There's no shortage of use cases requiring real-time do-or-die decisions. Location-based marketing, border security, smart grid optimization, cybersecurity, and adtech auctions are a few of the many processes that rely on decisions made in the here and now. And with the explosion of IoT data come even more compelling use cases for taking action on data in the here and now.
Since our days covering middleware, we've been hearing that streaming or event processing is on the cusp. Sure, complex event processing was a technology looking for a solution. But as bandwidth, commodity hardware and, declining memory prices made it thinkable for Big Data to go real time, we started drinking the Kool-Aid. In 2012 we stated, "Fast Data, used in large enterprises for highly specialized needs, has become more affordable and available to the mainstream. Just when corporations absolutely need it." And then in 2015: "Real-time streaming, machine learning, and search will become the most popular emerging workloads."

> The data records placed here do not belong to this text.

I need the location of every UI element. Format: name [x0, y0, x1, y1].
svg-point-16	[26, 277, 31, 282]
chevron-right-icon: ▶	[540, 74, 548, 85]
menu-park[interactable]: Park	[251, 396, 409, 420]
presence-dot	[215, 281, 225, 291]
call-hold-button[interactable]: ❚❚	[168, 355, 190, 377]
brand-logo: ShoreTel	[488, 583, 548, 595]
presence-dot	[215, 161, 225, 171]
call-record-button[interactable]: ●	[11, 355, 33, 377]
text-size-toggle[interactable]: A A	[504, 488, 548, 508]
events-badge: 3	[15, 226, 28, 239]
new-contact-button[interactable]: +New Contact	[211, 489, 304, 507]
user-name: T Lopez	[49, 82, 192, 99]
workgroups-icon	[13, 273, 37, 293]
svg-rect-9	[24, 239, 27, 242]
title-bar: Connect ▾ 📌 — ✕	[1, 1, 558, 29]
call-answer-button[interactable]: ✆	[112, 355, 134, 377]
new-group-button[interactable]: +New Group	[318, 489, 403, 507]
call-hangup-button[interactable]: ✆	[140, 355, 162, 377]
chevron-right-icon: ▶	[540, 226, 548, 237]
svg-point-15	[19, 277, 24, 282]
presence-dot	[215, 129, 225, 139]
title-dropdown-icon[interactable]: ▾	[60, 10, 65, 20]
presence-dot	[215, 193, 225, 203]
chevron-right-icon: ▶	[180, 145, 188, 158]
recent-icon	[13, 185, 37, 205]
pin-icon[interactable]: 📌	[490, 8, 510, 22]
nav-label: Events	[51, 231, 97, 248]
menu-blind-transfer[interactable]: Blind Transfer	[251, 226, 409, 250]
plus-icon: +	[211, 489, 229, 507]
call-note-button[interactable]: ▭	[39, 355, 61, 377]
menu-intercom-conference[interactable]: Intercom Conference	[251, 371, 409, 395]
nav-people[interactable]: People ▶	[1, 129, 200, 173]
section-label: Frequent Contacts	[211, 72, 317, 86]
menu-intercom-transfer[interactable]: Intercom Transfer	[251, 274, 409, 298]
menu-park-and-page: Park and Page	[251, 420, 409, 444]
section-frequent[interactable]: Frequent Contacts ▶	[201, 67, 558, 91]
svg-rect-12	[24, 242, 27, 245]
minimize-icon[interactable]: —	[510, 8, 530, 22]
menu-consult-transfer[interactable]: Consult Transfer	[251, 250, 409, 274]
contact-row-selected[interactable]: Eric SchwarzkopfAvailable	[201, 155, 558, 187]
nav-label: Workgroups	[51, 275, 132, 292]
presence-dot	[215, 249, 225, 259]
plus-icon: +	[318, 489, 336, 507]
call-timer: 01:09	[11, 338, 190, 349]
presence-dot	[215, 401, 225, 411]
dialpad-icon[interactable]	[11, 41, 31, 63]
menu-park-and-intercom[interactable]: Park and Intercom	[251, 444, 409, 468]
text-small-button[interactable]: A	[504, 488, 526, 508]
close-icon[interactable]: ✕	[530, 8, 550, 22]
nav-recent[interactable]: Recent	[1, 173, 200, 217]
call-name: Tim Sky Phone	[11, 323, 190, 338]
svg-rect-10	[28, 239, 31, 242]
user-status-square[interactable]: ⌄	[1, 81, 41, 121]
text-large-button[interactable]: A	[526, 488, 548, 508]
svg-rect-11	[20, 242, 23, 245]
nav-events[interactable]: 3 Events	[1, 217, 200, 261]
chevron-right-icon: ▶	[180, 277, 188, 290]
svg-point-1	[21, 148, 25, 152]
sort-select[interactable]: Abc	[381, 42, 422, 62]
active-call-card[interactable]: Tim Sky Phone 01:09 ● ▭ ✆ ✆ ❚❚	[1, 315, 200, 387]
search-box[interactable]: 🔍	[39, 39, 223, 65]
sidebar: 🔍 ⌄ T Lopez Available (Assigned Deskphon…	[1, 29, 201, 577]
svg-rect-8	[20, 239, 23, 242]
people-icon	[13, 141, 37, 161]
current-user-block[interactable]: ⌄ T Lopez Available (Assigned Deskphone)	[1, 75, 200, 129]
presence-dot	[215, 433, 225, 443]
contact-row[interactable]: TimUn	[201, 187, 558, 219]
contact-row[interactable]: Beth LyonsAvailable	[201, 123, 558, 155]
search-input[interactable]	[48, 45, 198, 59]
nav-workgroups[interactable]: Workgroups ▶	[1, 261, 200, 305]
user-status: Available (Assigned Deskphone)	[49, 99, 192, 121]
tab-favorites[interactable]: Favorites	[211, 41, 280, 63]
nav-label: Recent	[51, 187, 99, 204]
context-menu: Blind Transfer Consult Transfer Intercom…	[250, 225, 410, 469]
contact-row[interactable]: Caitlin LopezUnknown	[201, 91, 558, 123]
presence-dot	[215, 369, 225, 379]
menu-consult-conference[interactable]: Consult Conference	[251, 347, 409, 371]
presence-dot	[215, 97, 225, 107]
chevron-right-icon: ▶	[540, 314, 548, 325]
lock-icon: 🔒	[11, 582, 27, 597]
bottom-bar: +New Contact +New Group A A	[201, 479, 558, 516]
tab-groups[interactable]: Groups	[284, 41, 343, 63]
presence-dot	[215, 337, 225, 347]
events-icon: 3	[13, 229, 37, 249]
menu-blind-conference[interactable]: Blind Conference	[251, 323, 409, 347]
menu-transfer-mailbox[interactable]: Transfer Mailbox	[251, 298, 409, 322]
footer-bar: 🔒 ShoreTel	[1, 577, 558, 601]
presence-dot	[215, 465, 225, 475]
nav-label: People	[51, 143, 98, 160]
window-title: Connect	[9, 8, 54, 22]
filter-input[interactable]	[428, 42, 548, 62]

But in the meantime, streaming did not exactly take the world by storm. Instead, at Ovum we've been getting a mouthful from our enterprise clients over machine learning and cloud deployment. Few clients are asking us about streaming.
It's not that machine learning or cloud have been immune from hype. There's certainly been no lack of that to go around. Yes, there have been plenty is headlines about whether AI and self-aware robots are going to take away our jobs. Beyond the hype, however, the results from machine learning and cloud are already tangible. Machine learning already powers a growing array of consumer services and analytic tools, while cloud deployment with major providers continues to spikeupward.
The challenge with streaming is that it's still hard for mere mortal organizations to implement, and for line of business people to understand. It's not because of a shortage of streaming engines, related tooling, or potential use cases. It's that streaming is still largely a custom development task. There is no such product as a streaming analytics for retail or network optimization product. Virtually every adopter must reinvent the perpetual motion wheel.
Yet that hasn't slowed the proliferation of streaming engines that are now crowding a landscape that extends from the classic complex event processing engines to streaming, data flow management, and message queuing. So, not only is the technology raw, but there's a bewildering array of options to choose from.
DataTorrent, one of many aspiring players, open sourced its technology as the Apache Apex project just over a year ago. As technology, Apex has differentiated in being sort of a middle ground: unlike Spark Streaming, which handles events in micro-batches, Apex is a true streaming engine, capable of handling individual events at a time. But the creators of Apex claim it works with less overhead and more flexibility than Storm, which tracks the state of every single event. And unique among streaming engines, Apex was engineered specifically for Hadoop with YARN support built in, rather than added on.
DataTorrent's commercial product, the RTS platform, provides a visual development environment for configuring streams and piecing together streaming applications. And while Apex as open source streaming engine might not have the visibility of Spark Streaming, DataTorrent boasts a number of prominent logo customers like GE (which used Apex for its Predix IoT analytics platform) and Capital One. Operating largely under the radar, DataTorrent realized a doubling of business last year -- of course, that's coming from a very early stage company were the multiples should be steep.
Indirectly, as one of the outgrowths of Dell's EMC acquisition, DataTorrent has a new management team, with the CEO and SVP of marketing. Incoming CEO Guy Churchward, who previously headed EMC's storage division, is realistic that 2017 won't be "the year" that streaming analytics breaks out. Churchward sees 2017 as a building year. There are a couple related challenges. First is broadening the Apex open source communities where for now, about three quarters of the committers are from DataTorrent. The company reports that the project has grown to 50,000 "members." But that is not the same as committers and obviously does not represent actual production.
Related to the growth of the community is harvesting ideas hat come from it -- and developing a critical mass of applications or jumpstart templates that allow enterprises to get value quicker compared to the current profusion of raw technologies and toolkits. Right now, there are some templates over data preparation and de-duplication.
It's been pretty easy to grow jaded over streaming. Yet, given the explosion of IoT devices, it's going to be a technology that will be hard to ignore. If streaming finally gets packaged as applications, it will become impossible to ignore.